In the second step you know that $\kappa=\lambda\cdot\sup_{\alpha<\lambda}\kappa_\alpha$ by a previous theorem, but $\lambda\cdot\sup_{\alpha<\lambda}\kappa_\alpha=\max\{\lambda,\sup_{\alpha<\lambda}\kappa_\alpha\}$ by basic properties of cardinal multiplication, and since $\lambda<\kappa=\max\{\lambda,\sup\kappa_\alpha\}$ the only option left is $\kappa=\sup\kappa_\alpha$.
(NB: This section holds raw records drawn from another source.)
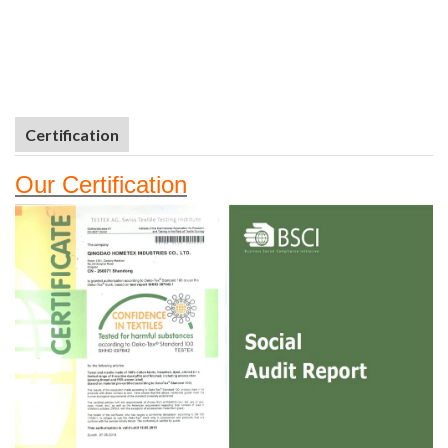
Certification
Our
Certifi
cation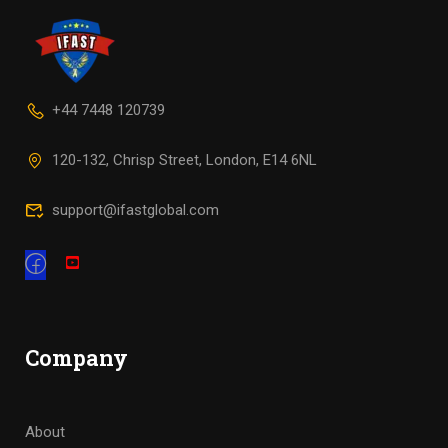
+44 7448 120739
120-132, Chrisp Street, London, E14 6NL
support@ifastglobal.com
Company
About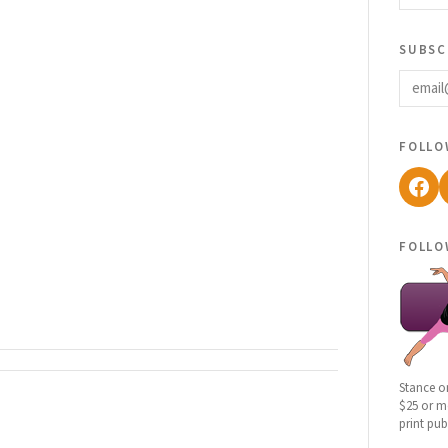
subsc
email
follo
Fac
follo
Stance o
$25 or mo
print pub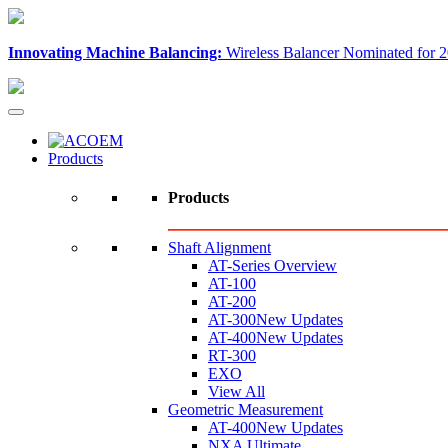
Innovating Machine Balancing:
Wireless Balancer Nominated for 2
Products
Products
Shaft Alignment
AT-Series Overview
AT-100
AT-200
AT-300
New Updates
AT-400
New Updates
RT-300
EXO
View All
Geometric Measurement
AT-400
New Updates
NXA Ultimate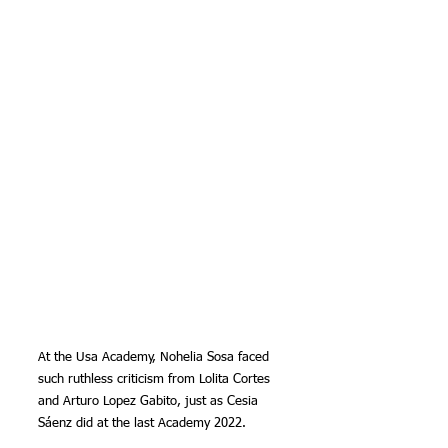
At the Usa Academy, Nohelia Sosa faced 
such ruthless criticism from Lolita Cortes 
and Arturo Lopez Gabito, just as Cesia 
Sáenz did at the last Academy 2022.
Finally you know that $\kappa_\alpha$ is a sequence unbounded in $\kappa$, so to find an increasing unbounded subsequence $(\kappa_{\alpha_i})$ you can proeed by induction as follows: Let $\kappa_{\alpha_0}=\kappa_0$. At successor stages if you have $\kappa_{\alpha_i}$ and you want to construct $\kappa_{\alpha_{i+1}}$ you can pick any $\kappa_\alpha>\kappa_{\alpha_i}$, which must exist since $\sup\kappa_\alpha=\kappa$. At a limit stage $\eta$ you have constructed $\kappa_{\alpha_i}$ for all $i<\eta$ and you want to construct $\kappa_{\alpha_\eta}$. There's two possibilities. Either $\sup_{i<\eta}\kappa_{\alpha_i}=\kappa$, so the sequence is complete and you're done, or $\sup_{i<\eta}\kappa_{\alpha_i}<\kappa$. In that case you can pick as $\kappa_{\alpha_\eta}$ any $\kappa_\alpha>\sup_{i<\eta}\kappa_{\alpha_i}$ (which against must exist since $\sup\kappa_\alpha=\kappa$).